[Data records]

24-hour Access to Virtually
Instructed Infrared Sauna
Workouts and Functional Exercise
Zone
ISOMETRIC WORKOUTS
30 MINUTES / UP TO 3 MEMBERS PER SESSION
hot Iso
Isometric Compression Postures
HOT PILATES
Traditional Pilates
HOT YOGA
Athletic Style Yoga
---
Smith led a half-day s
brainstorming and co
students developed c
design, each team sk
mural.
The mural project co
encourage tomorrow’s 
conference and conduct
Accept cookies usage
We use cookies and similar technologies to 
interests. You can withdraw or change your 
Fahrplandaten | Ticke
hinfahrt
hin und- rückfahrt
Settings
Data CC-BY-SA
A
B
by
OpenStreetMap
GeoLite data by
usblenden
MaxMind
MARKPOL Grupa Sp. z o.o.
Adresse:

(Task description): Gather all lines with the string "cookies" from the data.

(Expected output):
Accept cookies usage
We use cookies and similar technologies to 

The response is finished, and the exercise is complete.